Open your texts to 2006, when the Chiefs – under first year coach Bill Peters – won all of 25 games and missed the playoffs for the second year in a row. The team scored a mere 193 goals (one more than the franchise low the year before), and the roster was in full churn. Leading scorer Chad Klassen, former first-round bantam draft pick Mike Reich, top defender Joe Logan and Jim Watt – who played more games in goal than any Chief except Barry Brust – were all shipped out in trades.

“What the heck is (general manager) Tim Speltz thinking?” groused a Spokesman-Review letter writer.

Well, he was thinking about the future, of course.

And in just two years, the Chiefs were Memorial Cup champions.

Not specifically because of those trades, though defenseman Justin Falk and goaltender Kevin Armstrong played important roles after being acquired. But roles grew for youngsters like Drayson Bowman and Jared Spurgeon, too, and the club’s identity began to change.

And if you care to dig even deeper into the musty archives, check out where the Chiefs were two seasons before their first Memorial Cup in 1991.

That’s right. Dead last in the Western Division, out of the playoffs, having surrendered a franchise worst 419 goals.

Apparently, the five-year plans that clot the rebuilding landscape of other sports are a mere two in junior hockey.

And it’s not just the Chiefs.

Over the past two decades, six WHL champions were crowned after failing to make the playoffs two seasons earlier; four others were eliminated in the first round. That’s half of the banners in that span going to franchises building not necessarily from rocks and dirt, but with little more than a blueprint and some nails. Calgary went from 15 victories in 1997 to the title in 1999. In 2010, Edmonton won just 16 games, then rose to the top of the WHL in 2012 – and stayed there to win a Memorial Cup in 2014.

Naturally, it’s not just as simple as being lousy one year and great a couple seasons later.

The Chiefs of 2008 were an alchemist’s dream. Former No. 1 picks blossomed. The import draft – always a bit of crapshoot – produced. Chris Bruton evolved into a remarkable leader. WHL discards like Judd Blackwater and David Rutherford became unlikely successes. And, of course, Spokane’s own Tyler Johnson became an even more unlikely one. Finally, Dustin Tokarski became the stopper in goal that’s been so elusive in the Chiefs’ history.

These Chiefs may have even more questions. The futures of NHL draftees Kailer Yamamoto and Jaret Anderson-Dolan will figure in heavily, as will how the holdover talent adapts to Lambert’s system. What bold – or even understated – strokes can general manager Scott Carter make via trade or listing?
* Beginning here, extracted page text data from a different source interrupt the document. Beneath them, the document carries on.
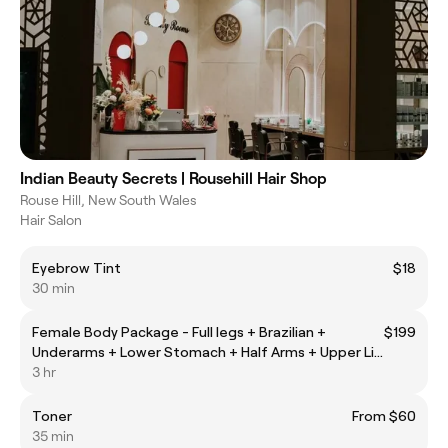
Indian Beauty Secrets | Rousehill Hair Shop
Rouse Hill, New South Wales
Hair Salon
Eyebrow Tint
$18
30 min
Female Body Package - Full legs + Brazilian +
$199
Underarms + Lower Stomach + Half Arms + Upper Lip
(Laser Hair Removal)
3 hr
Toner
From $60
35 min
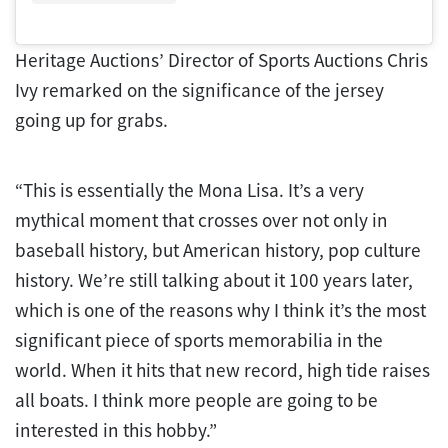
Heritage Auctions’ Director of Sports Auctions Chris
Ivy remarked on the significance of the jersey
going up for grabs.
“This is essentially the Mona Lisa. It’s a very
mythical moment that crosses over not only in
baseball history, but American history, pop culture
history. We’re still talking about it 100 years later,
which is one of the reasons why I think it’s the most
significant piece of sports memorabilia in the
world. When it hits that new record, high tide raises
all boats. I think more people are going to be
interested in this hobby.”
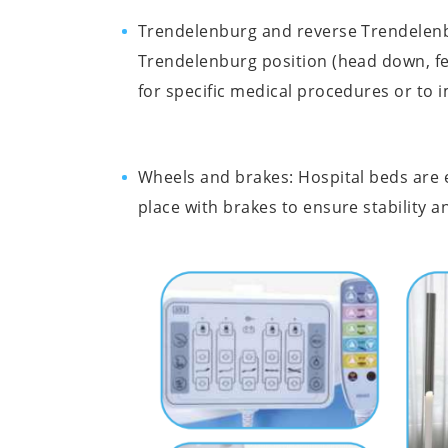
Trendelenburg and reverse Trendelenbur
Trendelenburg position (head down, fe
for specific medical procedures or to 
Wheels and brakes: Hospital beds are eq
place with brakes to ensure stability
And, yes, is there a goaltender – an elite goaltender – in the house?

“I think we’re set up real well,” 16-year-old Luke Toporowski said at the end of training camp. “There are four or five NHL draft picks on the roster – real good guys to look up to and model your game after. I think there’s a chance to have a Memorial Cup run in these next two or three years.”

So, just wait ’til next year – but keep an eye on this one.